[FEATURE] - Support pagination for PPL and SQL query
Is your feature request related to a problem?
- The new engine fetches a default size of index from OpenSearch set by this setting, the default value is 200. It is a blocker for ML plugin to pull more data by using PPL.
- Cursor only support in V1 engine. . We should support it in V2 engine.
What solution would you like?
- [ ] add pagination support for operator which will unblock ML plugin use case.
- [ ] add cursor support for V2 engine.
[Draft] Design Doc
1 Overview
Support pagination requests for PPL and SQL query
2 Problem Statements
The V2 engine limits the response size of a query. This is a blocker for ML plugin to pull more data by using Piped Processing Language (PPL). While the V1 SQL engine supports pagination using cursor scrolling, PPL uses the V2 engine explicitly.
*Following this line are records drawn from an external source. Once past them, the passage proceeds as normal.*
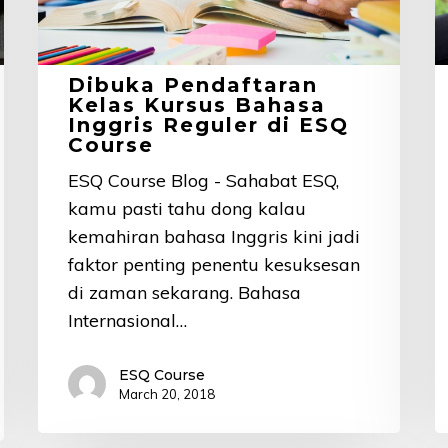
Reguler
d
di
B
ESQ
B
Dibuka Pendaftaran
Course
C
Kelas Kursus Bahasa
Inggris Reguler di ESQ
Course
ESQ Course Blog - Sahabat ESQ,
kamu pasti tahu dong kalau
kemahiran bahasa Inggris kini jadi
faktor penting penentu kesuksesan
di zaman sekarang. Bahasa
Internasional…
ESQ Course
March 20, 2018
Therefore, we need to migrate cursor support to the V2 engine.
The legacy engine took a stateless approach: the cursor encodes the necessary information for re-constructing the query: https://github.com/opensearch-project/sql/blob/main/docs/dev/Pagination.md This worked well for SQL, but as PPL allows for extra calculations on the data rows returned from index scanning, we might not be able to rebuild context on the fly.
3 Requirements
3.1 Use Cases
3.1.1 Scrolling through web interface
SQL cursor Sample requests:
POST /_plugin/_sql
{
"fetch_size": 5,
"query": "SELECT firstname, lastname FROM accounts WHERE age > 20 ORDER BY state"
}
{
"schema": [...],
"cursor": "eyJhIjp7fSwicyI6IkRYRjFaWEo1UVc1a1JtVjBZMmdCQUFBQUFBQUFBQU1XZWpkdFRFRkZUMlpTZEZkeFdsWnJkRlZoYnpaeVVRPT0iLCJjIjpbeyJuYW1lIjoiZmlyc3RuYW1lIiwidHlwZSI6InRleHQifSx7Im5hbWUiOiJsYXN0bmFtZSIsInR5cGUiOiJ0ZXh0In1dLCJmIjo1LCJpIjoiYWNjb3VudHMiLCJsIjo5NTF9",
"total": 956,
"datarows": [...],
"size": 5,
"status": 200
}
POST /_plugin/_sql
{
"cursor": "eyJhIjp7fSwicyI6IkRYRjFaWEo1UVc1a1JtVjBZMmdCQUFBQUFBQUFBQU1XZWpkdFRFRkZUMlpTZEZkeFdsWnJkRlZoYnpaeVVRPT0iLCJjIjpbeyJuYW1lIjoiZmlyc3RuYW1lIiwidHlwZSI6InRleHQifSx7Im5hbWUiOiJsYXN0bmFtZSIsInR5cGUiOiJ0ZXh0In1dLCJmIjo1LCJpIjoiYWNjb3VudHMiLCJsIjo5NTF9"
}
{
"schema": [...],
"cursor": <next cursor>,
"total": 956,
"datarows": [...],
"size": 5,
"status": 200
}
POST /_plugin/_ppl
{
"fetch_size": 5,
"query": "source=accounts | where age > 20 | sort state | fields firstname,lastname"
}
{
"schema": [...],
"cursor": <first cursor>,
"total": 956,
"datarows": [...],
"size": 5,
"status": 200
}
POST /_plugin/_ppl
{
"cursor": <first cursor>
}
{
"schema": [...],
"cursor": <next cursor>,
"total": 956,
"datarows": [...],
"size": 5,
"status": 200
}
3.1.2 Interacting with ML command in PPL to load full result set
Sample request:
POST /_plugin/_ppl
{
"query": "source=iris_data | fields sepal_length_in_cm, sepal_width_in_cm, petal_length_in_cm, petal_width_in_cm | kmeans 3"
}
Users do not need to add the fetch_size parameter. The ml command implicitly invokes search and scroll to fetch all dataset.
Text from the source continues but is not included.